![]()
Klikbangsa.com-Sulawesi. Lonjakan tajam kasus korupsi dana desa menjadi alarm serius bagi pemerintah. Jaksa Agung Muda Intelijen (Jamintel) Reda Manthovani menegaskan, Kejaksaan kini beralih strategi dengan mengedepankan pencegahan melalui program “Jaksa Garda Desa”.
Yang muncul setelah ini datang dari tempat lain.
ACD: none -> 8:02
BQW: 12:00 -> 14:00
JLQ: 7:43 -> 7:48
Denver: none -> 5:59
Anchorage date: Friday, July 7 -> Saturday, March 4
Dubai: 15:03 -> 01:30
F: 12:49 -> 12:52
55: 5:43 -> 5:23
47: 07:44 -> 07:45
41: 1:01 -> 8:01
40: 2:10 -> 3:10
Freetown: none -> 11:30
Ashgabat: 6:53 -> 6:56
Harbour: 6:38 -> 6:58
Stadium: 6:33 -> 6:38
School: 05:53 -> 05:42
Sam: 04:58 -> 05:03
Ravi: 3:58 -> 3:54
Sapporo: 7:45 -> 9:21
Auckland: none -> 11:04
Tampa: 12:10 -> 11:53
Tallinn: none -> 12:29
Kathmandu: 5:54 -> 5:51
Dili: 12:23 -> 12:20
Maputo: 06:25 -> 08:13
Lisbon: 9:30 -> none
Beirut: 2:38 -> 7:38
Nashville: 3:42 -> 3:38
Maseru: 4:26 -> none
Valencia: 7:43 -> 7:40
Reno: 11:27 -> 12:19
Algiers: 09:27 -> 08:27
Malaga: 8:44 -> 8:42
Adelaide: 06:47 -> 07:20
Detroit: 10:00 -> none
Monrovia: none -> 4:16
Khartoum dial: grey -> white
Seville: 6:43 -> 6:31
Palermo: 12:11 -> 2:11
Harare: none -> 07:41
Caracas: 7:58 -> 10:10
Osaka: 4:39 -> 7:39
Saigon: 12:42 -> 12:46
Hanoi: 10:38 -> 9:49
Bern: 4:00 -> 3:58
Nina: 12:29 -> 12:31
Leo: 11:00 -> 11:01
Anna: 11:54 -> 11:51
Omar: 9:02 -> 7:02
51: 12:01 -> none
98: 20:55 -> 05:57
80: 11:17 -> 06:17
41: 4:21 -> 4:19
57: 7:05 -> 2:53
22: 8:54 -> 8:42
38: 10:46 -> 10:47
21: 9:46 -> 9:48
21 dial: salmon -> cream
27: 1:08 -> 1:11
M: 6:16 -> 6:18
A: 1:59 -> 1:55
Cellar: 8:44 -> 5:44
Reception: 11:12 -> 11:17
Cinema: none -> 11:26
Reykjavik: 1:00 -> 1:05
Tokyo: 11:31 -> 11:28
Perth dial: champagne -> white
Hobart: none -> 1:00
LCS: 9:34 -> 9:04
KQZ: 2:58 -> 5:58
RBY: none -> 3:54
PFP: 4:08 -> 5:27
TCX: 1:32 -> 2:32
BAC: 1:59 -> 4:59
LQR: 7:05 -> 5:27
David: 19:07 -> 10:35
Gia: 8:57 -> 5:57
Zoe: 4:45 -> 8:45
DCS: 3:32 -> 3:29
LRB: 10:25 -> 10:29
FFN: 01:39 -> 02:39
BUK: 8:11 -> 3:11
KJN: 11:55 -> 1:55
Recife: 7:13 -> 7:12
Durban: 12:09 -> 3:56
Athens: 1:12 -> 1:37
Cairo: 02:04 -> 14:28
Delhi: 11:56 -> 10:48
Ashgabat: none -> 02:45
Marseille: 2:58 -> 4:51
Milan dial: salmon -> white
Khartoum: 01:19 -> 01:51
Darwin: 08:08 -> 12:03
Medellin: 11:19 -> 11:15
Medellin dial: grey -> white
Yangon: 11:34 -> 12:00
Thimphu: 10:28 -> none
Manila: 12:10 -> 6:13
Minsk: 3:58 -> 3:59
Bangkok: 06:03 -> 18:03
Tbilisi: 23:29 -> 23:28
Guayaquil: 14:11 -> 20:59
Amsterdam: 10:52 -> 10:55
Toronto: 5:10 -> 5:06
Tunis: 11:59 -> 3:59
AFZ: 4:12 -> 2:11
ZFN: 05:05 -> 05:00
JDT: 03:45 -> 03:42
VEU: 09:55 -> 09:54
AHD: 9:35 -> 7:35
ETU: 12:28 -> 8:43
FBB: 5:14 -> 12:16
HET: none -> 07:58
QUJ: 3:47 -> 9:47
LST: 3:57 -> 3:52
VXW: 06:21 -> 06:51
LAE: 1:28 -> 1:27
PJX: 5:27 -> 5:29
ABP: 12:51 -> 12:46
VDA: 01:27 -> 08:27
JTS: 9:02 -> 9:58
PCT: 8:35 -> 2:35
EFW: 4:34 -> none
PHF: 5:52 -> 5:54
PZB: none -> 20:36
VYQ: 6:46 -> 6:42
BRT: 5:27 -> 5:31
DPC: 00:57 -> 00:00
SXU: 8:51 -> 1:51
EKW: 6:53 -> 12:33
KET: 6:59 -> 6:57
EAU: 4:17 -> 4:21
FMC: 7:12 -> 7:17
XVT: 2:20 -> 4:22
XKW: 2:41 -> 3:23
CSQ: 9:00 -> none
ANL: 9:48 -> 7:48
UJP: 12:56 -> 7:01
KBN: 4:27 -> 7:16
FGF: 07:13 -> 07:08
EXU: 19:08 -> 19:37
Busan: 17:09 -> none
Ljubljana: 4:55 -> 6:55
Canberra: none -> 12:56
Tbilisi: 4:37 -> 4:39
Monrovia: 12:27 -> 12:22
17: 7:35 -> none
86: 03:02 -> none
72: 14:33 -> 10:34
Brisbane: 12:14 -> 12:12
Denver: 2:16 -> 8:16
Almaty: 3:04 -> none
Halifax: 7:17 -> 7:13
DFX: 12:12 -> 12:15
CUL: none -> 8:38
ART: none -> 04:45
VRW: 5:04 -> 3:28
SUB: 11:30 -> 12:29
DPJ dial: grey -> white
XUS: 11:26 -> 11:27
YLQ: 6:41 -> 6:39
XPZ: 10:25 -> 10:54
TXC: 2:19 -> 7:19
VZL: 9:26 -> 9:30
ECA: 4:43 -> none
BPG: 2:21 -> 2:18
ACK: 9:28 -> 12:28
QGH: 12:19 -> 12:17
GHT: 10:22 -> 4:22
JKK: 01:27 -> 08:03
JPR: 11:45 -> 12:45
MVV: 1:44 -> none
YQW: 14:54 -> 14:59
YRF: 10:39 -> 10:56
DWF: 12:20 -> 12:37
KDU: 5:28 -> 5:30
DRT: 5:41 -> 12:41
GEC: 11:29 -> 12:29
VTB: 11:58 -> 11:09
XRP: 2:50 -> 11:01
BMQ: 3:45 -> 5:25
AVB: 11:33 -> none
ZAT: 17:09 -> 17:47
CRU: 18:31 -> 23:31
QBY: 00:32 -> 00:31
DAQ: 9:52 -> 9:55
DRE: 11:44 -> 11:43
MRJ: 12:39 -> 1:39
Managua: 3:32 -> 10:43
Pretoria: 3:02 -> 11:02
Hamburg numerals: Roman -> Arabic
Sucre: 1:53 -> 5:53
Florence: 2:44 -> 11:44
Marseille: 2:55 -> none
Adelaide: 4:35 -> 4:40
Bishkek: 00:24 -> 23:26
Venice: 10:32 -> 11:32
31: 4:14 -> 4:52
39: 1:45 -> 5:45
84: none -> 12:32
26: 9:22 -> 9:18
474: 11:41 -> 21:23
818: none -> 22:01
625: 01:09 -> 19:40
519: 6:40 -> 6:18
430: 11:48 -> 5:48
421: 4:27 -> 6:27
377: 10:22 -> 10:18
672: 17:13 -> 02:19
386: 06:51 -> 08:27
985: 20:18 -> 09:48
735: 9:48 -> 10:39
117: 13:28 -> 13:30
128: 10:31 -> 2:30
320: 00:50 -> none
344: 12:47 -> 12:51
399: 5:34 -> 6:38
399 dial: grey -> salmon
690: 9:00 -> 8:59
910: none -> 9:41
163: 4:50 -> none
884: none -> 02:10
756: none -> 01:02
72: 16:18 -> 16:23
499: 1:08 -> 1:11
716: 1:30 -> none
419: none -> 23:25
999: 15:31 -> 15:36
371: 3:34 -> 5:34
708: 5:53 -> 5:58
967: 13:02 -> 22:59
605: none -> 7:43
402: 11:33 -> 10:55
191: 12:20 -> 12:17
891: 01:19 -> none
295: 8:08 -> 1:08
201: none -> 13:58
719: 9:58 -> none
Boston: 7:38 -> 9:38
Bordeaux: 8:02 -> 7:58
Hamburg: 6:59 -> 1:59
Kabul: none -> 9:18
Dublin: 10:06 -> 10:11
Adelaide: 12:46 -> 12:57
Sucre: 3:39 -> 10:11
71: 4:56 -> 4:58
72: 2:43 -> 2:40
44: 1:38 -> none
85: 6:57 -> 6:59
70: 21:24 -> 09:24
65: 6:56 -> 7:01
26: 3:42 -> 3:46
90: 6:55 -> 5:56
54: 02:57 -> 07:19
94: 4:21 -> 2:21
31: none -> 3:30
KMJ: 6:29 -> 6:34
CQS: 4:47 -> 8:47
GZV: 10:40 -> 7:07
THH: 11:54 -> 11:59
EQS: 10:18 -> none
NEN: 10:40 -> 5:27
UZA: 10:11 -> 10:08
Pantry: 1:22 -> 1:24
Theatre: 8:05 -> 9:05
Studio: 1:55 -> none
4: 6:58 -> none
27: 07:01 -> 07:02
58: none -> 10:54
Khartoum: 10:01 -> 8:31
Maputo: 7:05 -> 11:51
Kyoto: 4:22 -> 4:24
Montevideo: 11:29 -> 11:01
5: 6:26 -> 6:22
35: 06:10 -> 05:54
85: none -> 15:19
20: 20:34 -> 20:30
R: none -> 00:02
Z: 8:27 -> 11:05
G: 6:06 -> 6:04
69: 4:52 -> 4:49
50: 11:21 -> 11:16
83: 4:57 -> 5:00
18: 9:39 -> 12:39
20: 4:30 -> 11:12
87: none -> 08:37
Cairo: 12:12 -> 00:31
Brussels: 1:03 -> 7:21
Pernyataan tegas itu disampaikan saat kegiatan Optimalisasi Program Jaksa Garda Desa yang dirangkaikan dengan pengukuhan pengurus ABPEDNAS tingkat daerah di Provinsi Sulawesi Utara, Selasa (7/4/2026).
Acara tersebut turut dihadiri Gubernur Sulawesi Utara Yulius Selvanus, Kepala Kejaksaan Tinggi Sulut Jacob Hendrik Pattipeilohy, serta jajaran pengurus desa se-Sulawesi Utara.
Dalam arahannya, Jamintel mengungkap fakta mencengangkan: tren kasus korupsi dana desa melonjak drastis dalam tiga tahun terakhir. Tahun 2023 tercatat 187 perkara, meningkat menjadi 275 perkara pada 2024, dan melonjak tajam hingga 535 perkara di 2025. Bahkan, hingga triwulan pertama 2026, sudah ada 79 kasus masuk tahap penyidikan.
“Ini peringatan keras. Anggaran desa besar, tapi pengawasan belum maksimal,” tegas Reda.
Di Sulawesi Utara sendiri, tercatat empat kasus terkait pengelolaan dana desa. Satu masih tahap penyidikan, sementara tiga lainnya sudah masuk penuntutan. Kondisi ini diduga dipicu lemahnya perencanaan, keterbatasan SDM aparatur desa, hingga potensi moral hazard.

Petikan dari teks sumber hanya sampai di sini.